EUA dizem que exercícios militares da China são uma ‘escalada significativa’ – World News

O secretário de Estado dos EUA, Antony Blinken, disse na sexta-feira que os exercícios militares da China contra Taiwan, incluindo mísseis disparados contra a zona econômica exclusiva do Japão, representam uma “escalada significativa” e que ele pediu que Pequim recue.

A China lançou os exercícios após uma visita da presidente da Câmara dos EUA, Nancy Pelosi, a Taiwan, que enfureceu Pequim, que reivindica a ilha autogovernada como seu próprio território.

Blinken disse a repórteres à margem de uma reunião com a Associação das Nações do Sudeste Asiático no Camboja, no entanto, que a visita de Pelosi foi pacífica e não representou uma mudança na política americana em relação a Taiwan, acusando a China de usá-la como um “pretexto para aumentar a provocação atividade militar dentro e ao redor do Estreito de Taiwan.”

Ele disse que a situação levou a uma “comunicação vigorosa” durante as reuniões da Cúpula do Leste Asiático em Phnom Penh, nas quais ele e o ministro das Relações Exteriores da China, Wang Yi, participaram junto com os países da ASEAN, Rússia e outros.

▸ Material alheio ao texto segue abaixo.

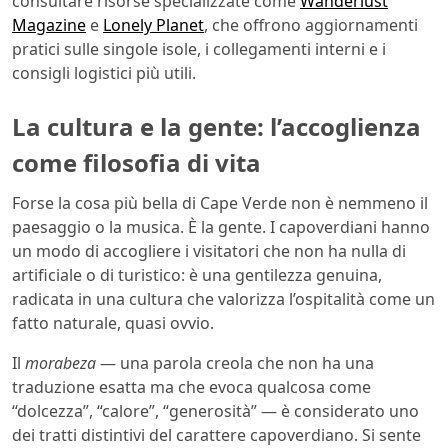
consultare risorse specializzate come
Wanderlust
Magazine
e
Lonely Planet
, che offrono aggiornamenti
pratici sulle singole isole, i collegamenti interni e i
consigli logistici più utili.
La cultura e la gente: l’accoglienza
come filosofia di vita
Forse la cosa più bella di Cape Verde non è nemmeno il
paesaggio o la musica. È la gente. I capoverdiani hanno
un modo di accogliere i visitatori che non ha nulla di
artificiale o di turistico: è una gentilezza genuina,
radicata in una cultura che valorizza l’ospitalità come un
fatto naturale, quasi ovvio.
Il
morabeza
— una parola creola che non ha una
traduzione esatta ma che evoca qualcosa come
“dolcezza”, “calore”, “generosità” — è considerato uno
dei tratti distintivi del carattere capoverdiano. Si sente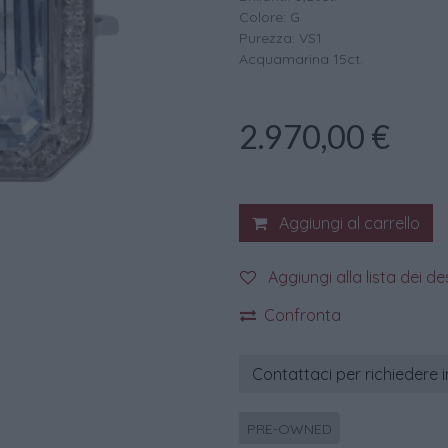
Colore: G
Purezza: VS1
Acquamarina 15ct.
2.970,00
€
Aggiungi al carrello
Aggiungi alla lista dei de
Confronta
Contattaci per richiedere 
PRE-OWNED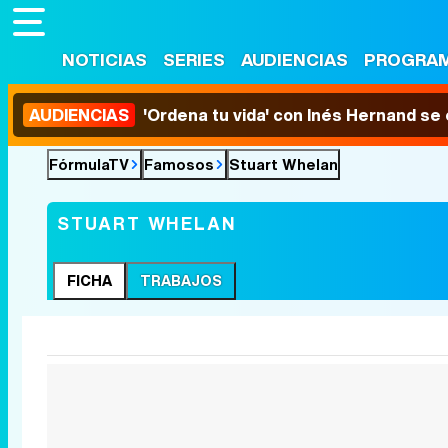
NOTICIAS
SERIES
AUDIENCIAS
PROGRA
AUDIENCIAS
'Ordena tu vida' con Inés Hernand se
FórmulaTV
Famosos
Stuart Whelan
STUART WHELAN
FICHA
TRABAJOS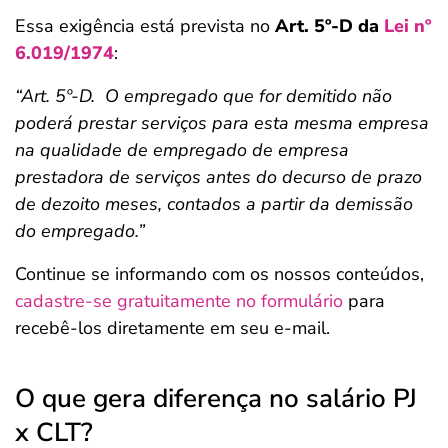
Essa exigência está prevista no
Art. 5º-D da
Lei nº
6.019/1974
:
“Art. 5º-D. O empregado que for demitido não
poderá prestar serviços para esta mesma empresa
na qualidade de empregado de empresa
prestadora de serviços antes do decurso de prazo
de dezoito meses, contados a partir da demissão
do empregado.”
Continue se informando com os nossos conteúdos,
cadastre-se gratuitamente no formulário
para
recebê-los diretamente em seu e-mail.
O que gera diferença no salário PJ
x CLT?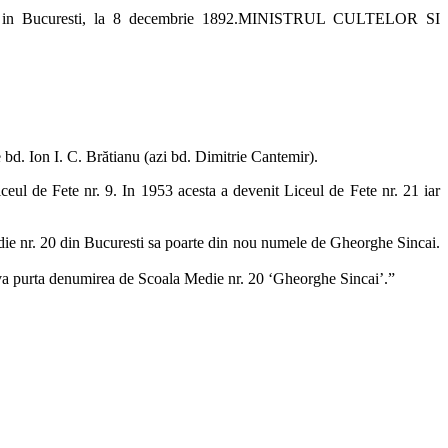
ret.Dat in Bucuresti, la 8 decembrie 1892.MINISTRUL CULTELOR SI
 bd. Ion I. C. Brătianu (azi bd. Dimitrie Cantemir).
eul de Fete nr. 9. In 1953 acesta a devenit Liceul de Fete nr. 21 iar
edie nr. 20 din Bucuresti sa poarte din nou numele de Gheorghe Sincai.
i, va purta denumirea de Scoala Medie nr. 20 ‘Gheorghe Sincai’.”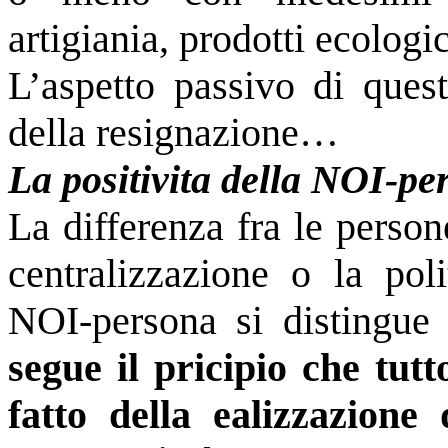
artigiania, prodotti ecologic
L’aspetto passivo di quest
della resignazione…
La positivita della NOI-pe
La differenza fra le perso
centralizzazione o la poli
NOI-persona si distingue 
segue il pricipio che tutt
fatto della ealizzazion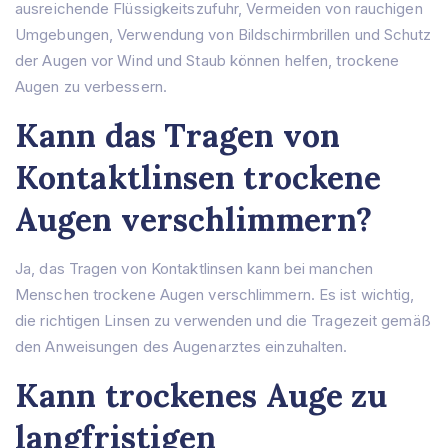
ausreichende Flüssigkeitszufuhr, Vermeiden von rauchigen
Umgebungen, Verwendung von Bildschirmbrillen und Schutz
der Augen vor Wind und Staub können helfen, trockene
Augen zu verbessern.
Kann das Tragen von
Kontaktlinsen trockene
Augen verschlimmern?
Ja, das Tragen von Kontaktlinsen kann bei manchen
Menschen trockene Augen verschlimmern. Es ist wichtig,
die richtigen Linsen zu verwenden und die Tragezeit gemäß
den Anweisungen des Augenarztes einzuhalten.
Kann trockenes Auge zu
langfristigen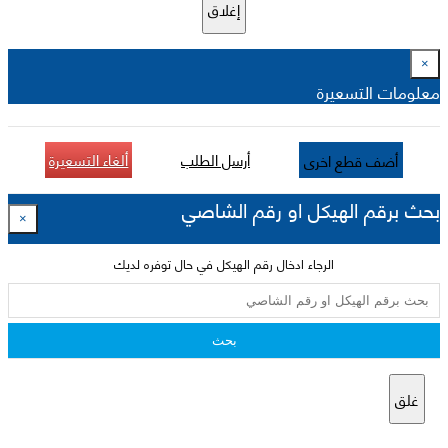
إغلاق
×
معلومات التسعيرة
أرسل الطلب
ألغاء التسعيرة
أضف قطع اخرى
بحث برقم الهيكل او رقم الشاصي
×
الرجاء ادخال رقم الهيكل في حال توفره لديك
بحث
غلق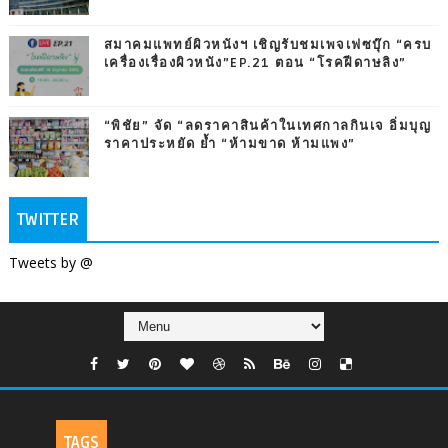
สมาคมแพทย์ผิวหนังฯ เชิญรับชมเพจเฟซบุ๊ก “ครบ
เครื่องเรื่องผิวหนัง”EP.21 ตอน “โรคฝีดาษลิง”
“พิชัย” จัด “ลดราคาสินค้าในเทศกาลกินเจ อิ่มบุญ
ราคาประหยัด ย้ำ “ห้ามขาด ห้ามแพง”
TWITTER
Tweets by @
TAGS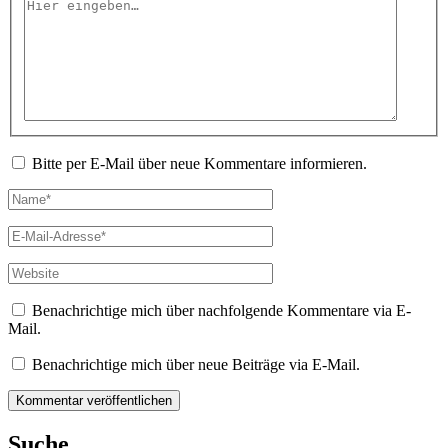
Hier
eingeben…
Bitte per E-Mail über neue Kommentare informieren.
Name*
E-
Mail-
Adresse*
Website
Benachrichtige mich über nachfolgende Kommentare via E-
Mail.
Benachrichtige mich über neue Beiträge via E-Mail.
Suche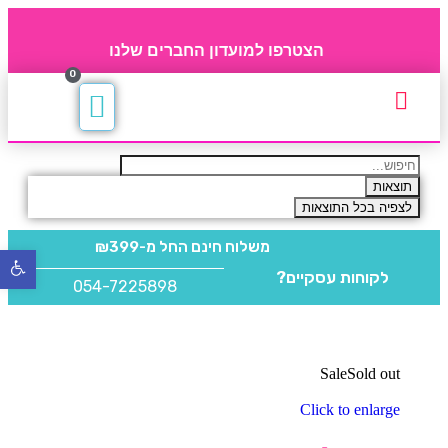
הצטרפו למועדון החברים שלנו
0
תקנון חברי מועדון
החברים של 4party
מוצרים משלימים
תוצאות
לצפיה בכל התוצאות
משלוח חינם
החל מ-₪399
פתח
לקוחות עסקיים?
סרגל
054-7225898
נגישו
Sale
Sold out
Click to enlarge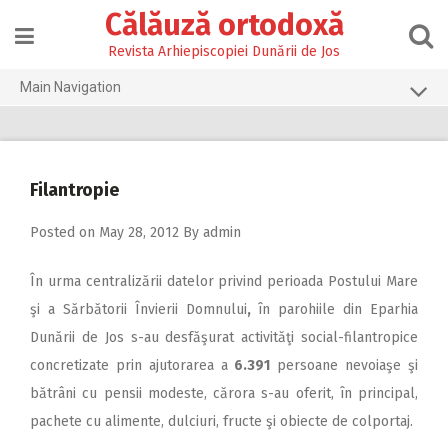
Skip
Călăuză ortodoxă
to
content
Revista Arhiepiscopiei Dunării de Jos
Main Navigation
Prima pagină
2026
Filantropie
2025
Posted on
May 28, 2012
By
admin
2024
2023
În urma centralizării datelor privind perioada Postului Mare
2022
şi a Sărbătorii Învierii Domnului
,
în parohiile din Eparhia
Dunării de Jos s-au desfăşurat activităţi social-filantropice
2021
concretizate prin ajutorarea a
6.391
persoane nevoiaşe şi
2020
bătrâni cu pensii modeste, cărora s-au oferit, în principal,
2019
pachete cu alimente, dulciuri, fructe şi obiecte de colportaj.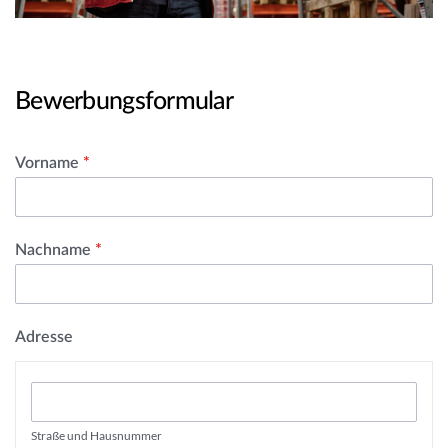
Bewerbungsformular
Vorname
*
Nachname
*
Adresse
Straße und Hausnummer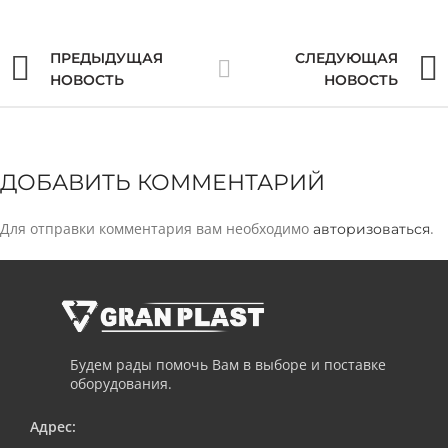
ПРЕДЫДУЩАЯ
СЛЕДУЮЩАЯ
НОВОСТЬ
НОВОСТЬ
ДОБАВИТЬ КОММЕНТАРИЙ
Для отправки комментария вам необходимо
.
авторизоваться
Будем рады помочь Вам в выборе и поставке
оборудования.
Адрес: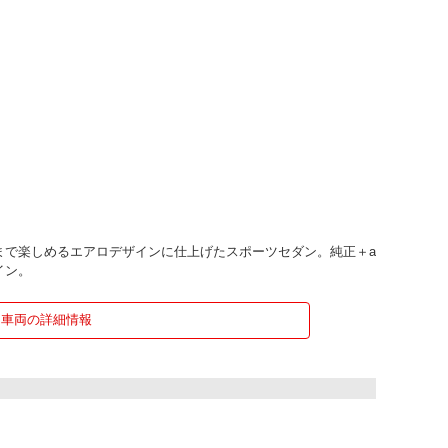
まで楽しめるエアロデザインに仕上げたスポーツセダン。純正＋a
イン。
車両の詳細情報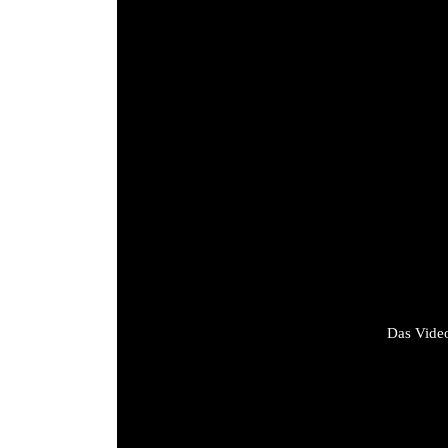
Das Video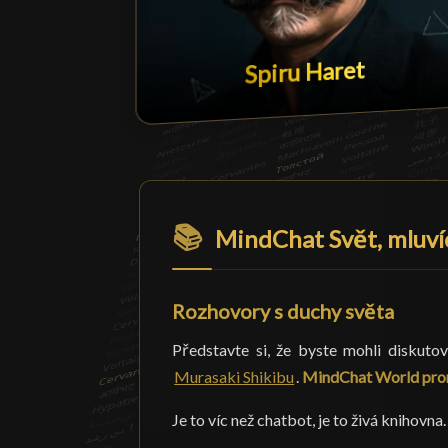
Spiru Haret
📚
MindChat Svět, mluví
Rozhovory s duchy světa
Představte si, že byste mohli diskuto
Murasaki Shikibu
.
MindChat World prom
Je to víc než chatbot, je to živá knihovna.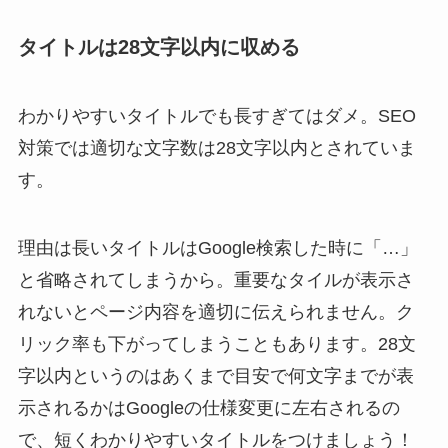
タイトルは28文字以内に収める
わかりやすいタイトルでも長すぎてはダメ。SEO
対策では適切な文字数は28文字以内とされていま
す。
理由は長いタイトルはGoogle検索した時に「…」
と省略されてしまうから。重要なタイルが表示さ
れないとページ内容を適切に伝えられません。ク
リック率も下がってしまうこともあります。28文
字以内というのはあくまで目安で何文字までが表
示されるかはGoogleの仕様変更に左右されるの
で、短くわかりやすいタイトルをつけましょう！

“Reiterei os pontos que fizemos publicamente e diretamente aos colegas chineses nos últimos dias, novamente, sobre o fato de que eles não devem usar a visita como pretexto para guerra, escalada, ações provocativas, que não há justificativa possível. pelo que fizeram e exortá-los a cessar essas ações”, disse ele.

Blinken não se sentou pessoalmente com Wang, mas disse que já havia conversado com o ministro das Relações Exteriores chinês sobre a possibilidade de uma visita de Pelosi a Taiwan antes de ocorrer durante as reuniões em Bali e deixou clara a posição dos EUA.

Quando a Cúpula do Leste Asiático foi aberta, Wang deu um tapinha no ombro do ministro das Relações Exteriores da Rússia, Sergey Lavrov, ao entrar na sala e acenou rapidamente para Lavrov, já sentado, antes de se sentar. Lavrov acenou de volta em resposta.

Blinken, que entrou na sala por último, nem olhou para Lavrov quando ele se sentou a cerca de meia dúzia de cadeiras de distância, ou para Wang, que estava sentado mais abaixo na mesma mesa que Lavrov.

Antes das negociações de Phnom Penh, o Departamento de Estado dos EUA indicou que Blinken não tinha planos de se encontrar pessoalmente com nenhum dos dois durante as reuniões.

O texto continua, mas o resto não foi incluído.